Problem to work on
Take the entries that follow and return exactly the lines from the one holding "anmelden (259, 163)" through the one holding "[button] (1528, 513)", both included. Nothing else is needed.

[Stored records]

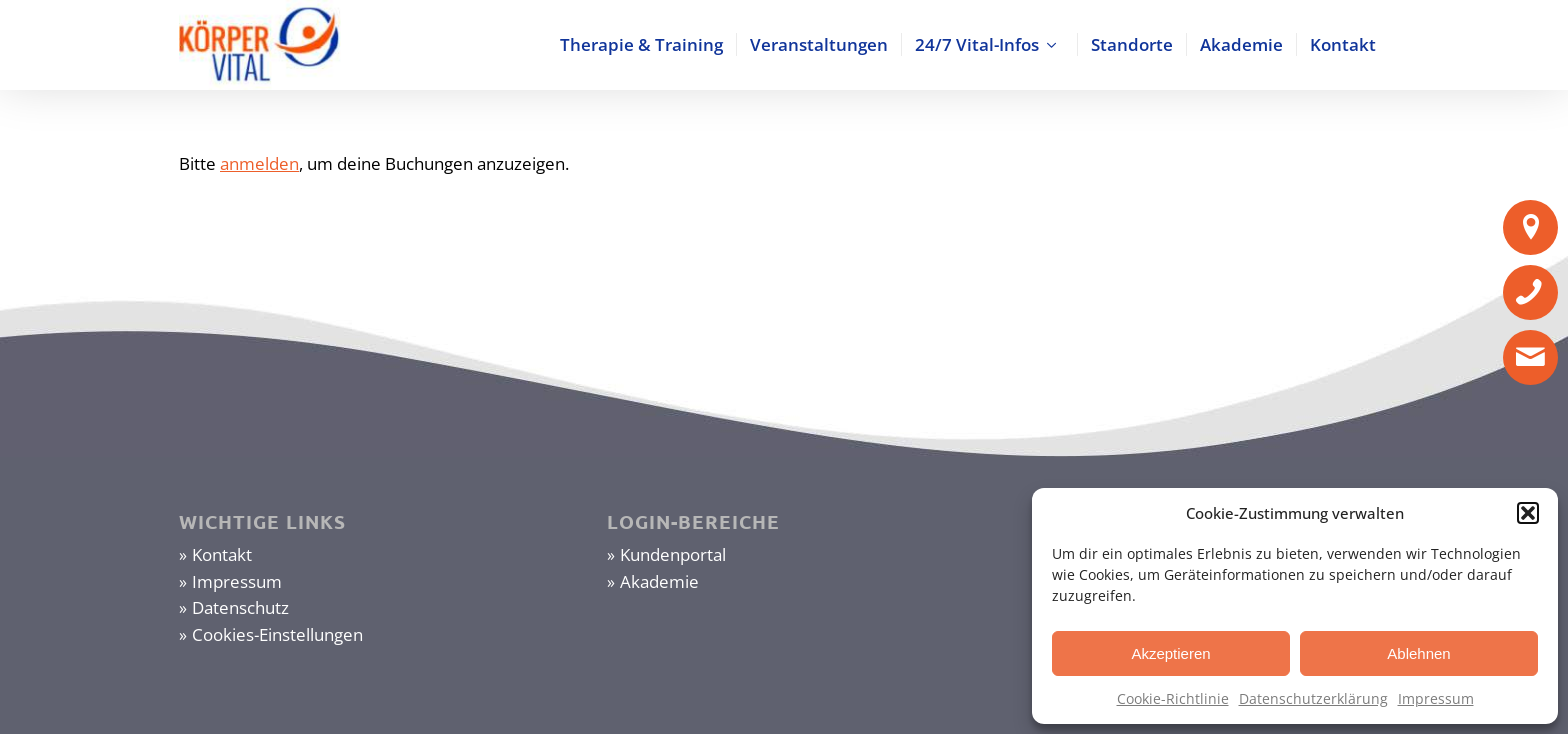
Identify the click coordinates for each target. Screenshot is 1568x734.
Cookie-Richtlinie (1173, 698)
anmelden (259, 163)
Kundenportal (673, 554)
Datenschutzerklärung (1313, 698)
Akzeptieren (1170, 653)
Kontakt (222, 554)
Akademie (659, 581)
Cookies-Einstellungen (277, 634)
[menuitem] (641, 45)
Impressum (1436, 698)
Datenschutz (240, 607)
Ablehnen (1418, 653)
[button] (1528, 513)
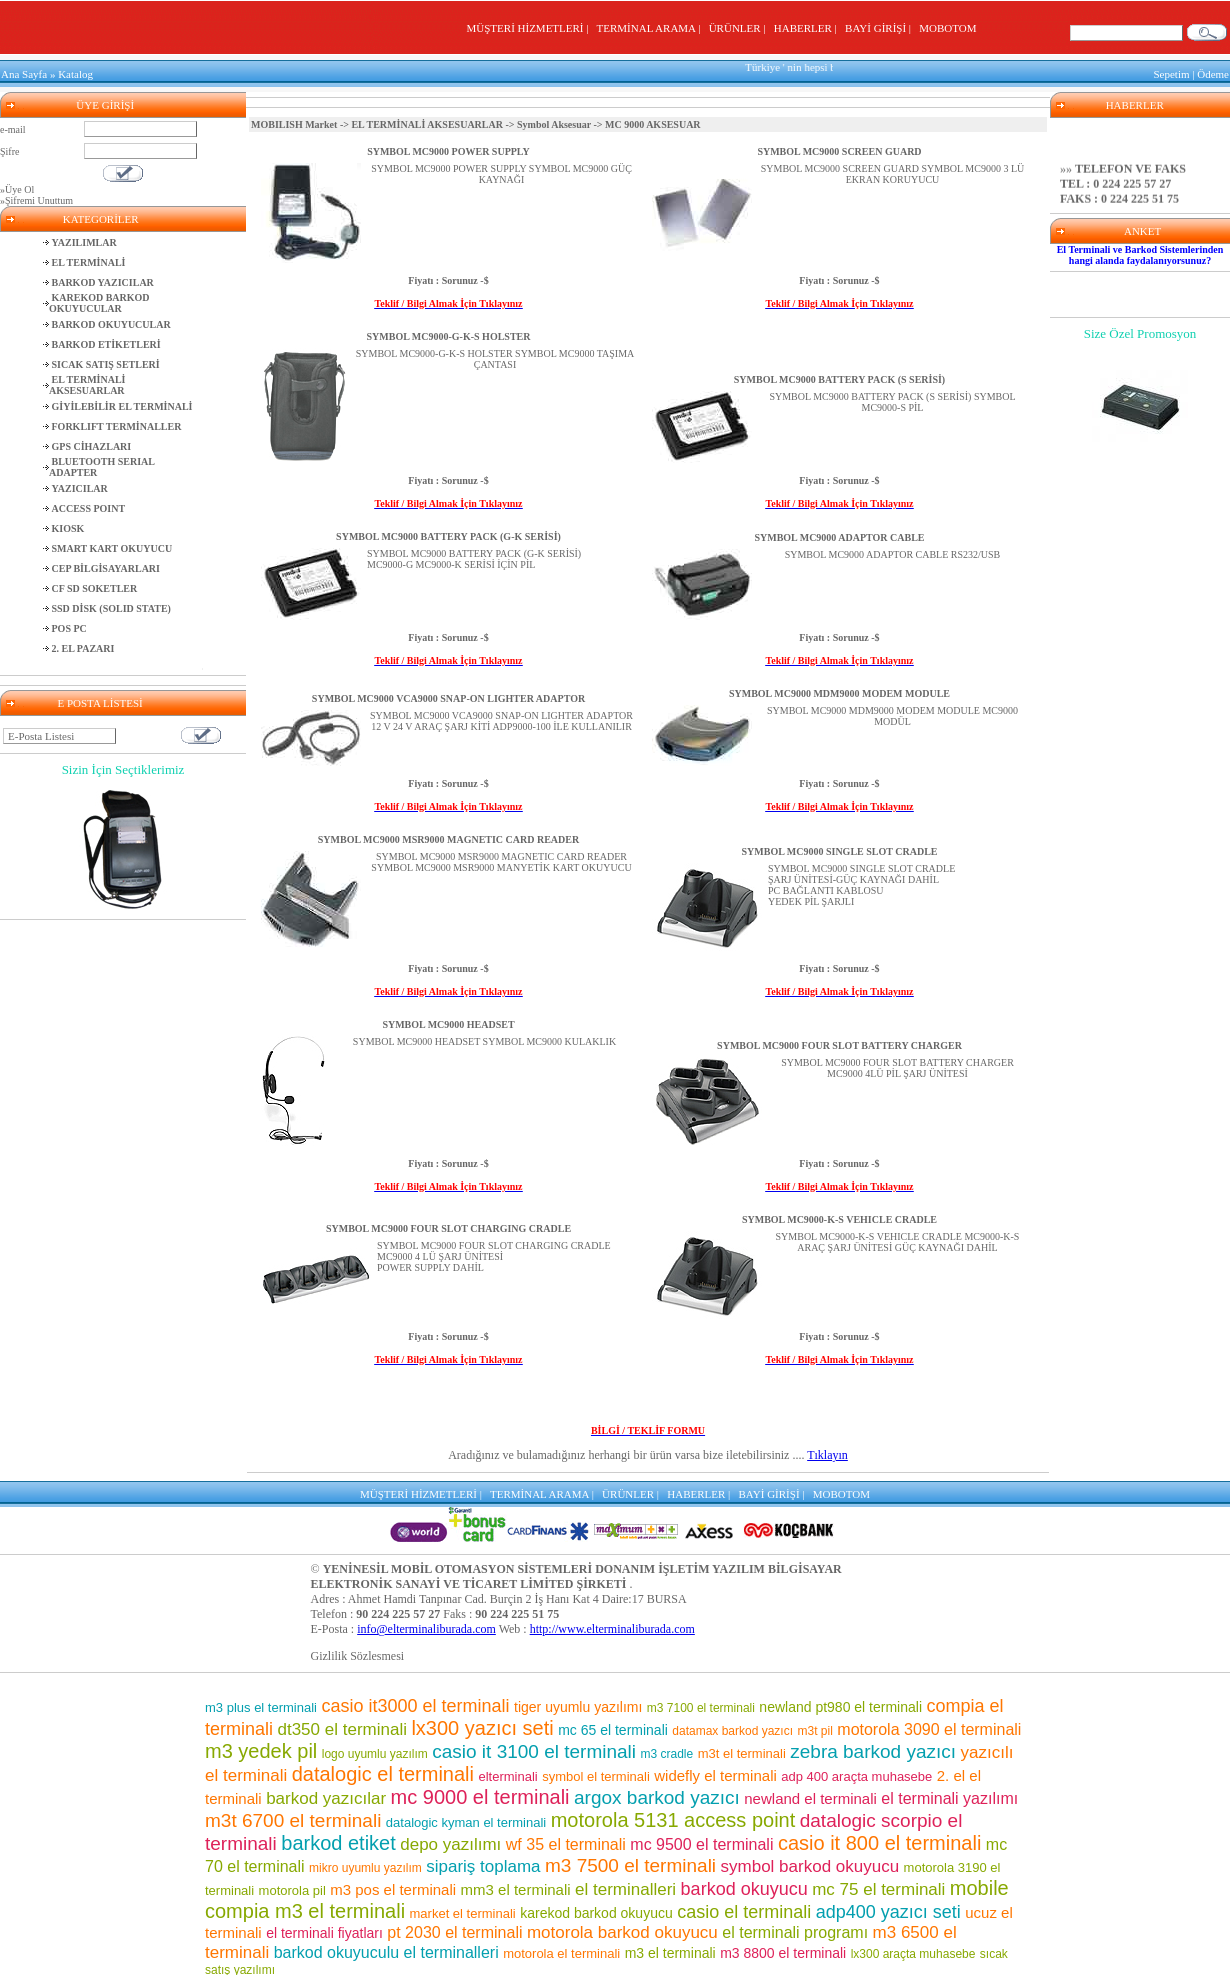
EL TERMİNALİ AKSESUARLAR (427, 124)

Result of the exercise
anmelden (259, 163)
Kundenportal (673, 554)
Datenschutzerklärung (1313, 698)
Akzeptieren (1170, 653)
Kontakt (222, 554)
Akademie (659, 581)
Cookies-Einstellungen (277, 634)
[menuitem] (641, 45)
Impressum (1436, 698)
Datenschutz (240, 607)
Ablehnen (1418, 653)
[button] (1528, 513)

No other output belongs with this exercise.